2026-05-05 TabPFN Spike + XGBoost Baseline (n=125)

The fixed-label dataset (post-Task #49) has 125 resolved scoring_events. XGBoost trained on 100/25 time-series split: AUC 0.430 - actively anti-predictive (worse than random). TabPFN comparison gated on a one-time manual license acceptance from Cody (Task #62). Empirical confirmation of the literature’s verdict: at our sample size + feature dimensionality, XGBoost has no signal. Meta-labeling is the right pivot, not “more data into the same model.”

What we measured

scripts/tabpfn_spike.py - read-only research script, no deployment. Reads decisions.db resolved ENTERED rows, time-series split (latest 25 holdout), median imputation from training set only, fits XGBoost as control + TabPFN as candidate.

Results

Sample size: train=100, holdout=25, total=125 Holdout span: 2026-05-01 13:07 → 2026-05-04 12:40 Base win rate (holdout): 0.680 (17 of 25)

XGBoost

MetricValueReading
AUC0.430Anti-predictive; ranks losers higher than winners
Brier0.253Barely above the 0.25 random-baseline floor
Bottom-decile win rate0.500Trades model says are worst still win 50%
E[y | p≥0.55]0.682Equal to base rate; threshold gate adds nothing
n above threshold22 / 25Model classifies almost everything as “win”

The XGBoost model has not learned anything that generalizes to the most recent 25 trades. The conditional-expectancy result (0.682 above threshold vs 0.680 base rate) means the model’s high-probability predictions are statistically indistinguishable from blind betting.

TabPFN

Failed cleanly: license acceptance + API token required for first-time weight download. Filed as Task #62 for Cody. Once tokens are in TABPFN_TOKEN env var, re-running the script produces a real A/B.

What this proves

The Codex adversarial review and the 0DTE ML literature both said: at n<200 with 38 features, no tree ensemble produces stable feature ranking; AUC=0.5 is what you get when there’s no information to split on. We had AUC=0.50 on n=26. Now at n=100, we have AUC=0.430 - not random, anti-predictive. The model has fit noise.

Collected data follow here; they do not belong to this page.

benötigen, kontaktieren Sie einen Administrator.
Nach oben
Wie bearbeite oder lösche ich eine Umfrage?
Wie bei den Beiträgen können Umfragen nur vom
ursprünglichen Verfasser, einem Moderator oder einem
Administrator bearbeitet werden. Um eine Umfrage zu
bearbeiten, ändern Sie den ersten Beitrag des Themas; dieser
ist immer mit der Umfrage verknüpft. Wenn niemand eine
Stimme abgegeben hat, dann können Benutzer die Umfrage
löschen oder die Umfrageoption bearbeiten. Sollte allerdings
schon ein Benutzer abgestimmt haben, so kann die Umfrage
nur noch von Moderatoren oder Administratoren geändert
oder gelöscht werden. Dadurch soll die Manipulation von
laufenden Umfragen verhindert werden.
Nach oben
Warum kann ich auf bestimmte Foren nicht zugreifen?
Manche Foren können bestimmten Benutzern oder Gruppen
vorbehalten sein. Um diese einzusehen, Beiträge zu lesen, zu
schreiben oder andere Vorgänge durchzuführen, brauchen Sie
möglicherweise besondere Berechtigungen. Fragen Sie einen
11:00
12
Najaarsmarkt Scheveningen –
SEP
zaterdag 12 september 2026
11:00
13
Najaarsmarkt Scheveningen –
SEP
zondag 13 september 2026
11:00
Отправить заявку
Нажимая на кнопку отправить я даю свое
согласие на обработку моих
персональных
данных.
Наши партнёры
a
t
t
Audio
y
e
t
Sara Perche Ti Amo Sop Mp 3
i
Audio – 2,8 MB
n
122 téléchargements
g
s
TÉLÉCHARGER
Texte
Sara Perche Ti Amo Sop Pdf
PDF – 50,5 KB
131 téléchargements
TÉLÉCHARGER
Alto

This is the empirical case for:

  1. Don’t trust the existing XGBoost predictions. The model_win_prob column in scoring_events is worse than a coin flip for the most recent month.
  2. Meta-labeling has a much narrower hypothesis space. Instead of “predict win probability from raw features,” it learns “given the primary’s already-made decision, how confident am I?” - a much easier problem at our sample size.
  3. 80% via ML alone is a multi-month horizon. This run is the data point that quantifies how far we are: AUC 0.430 means we’re not just below 80% - we’re below blind betting.

Reproducing

.venv/bin/python -m scripts.tabpfn_spike
# Outputs markdown report to ~/cortanaroi-data/audit/tabpfn_spike_<UTC-ISO>.md

For TabPFN section: see Task #62 setup steps (one-time license accept).

See Also


Timeline

2026-05-05 04:52 CDT | observed - Ran XGBoost on 100/25 time-series split of post-Task-#49 resolved scoring events. AUC 0.430, Brier 0.253. Compared to literature claim that XGBoost needs ~1000+ samples for stable AUC, this is the real-data confirmation that we’re well below useful threshold. Filed task #62 for TabPFN license to complete the A/B.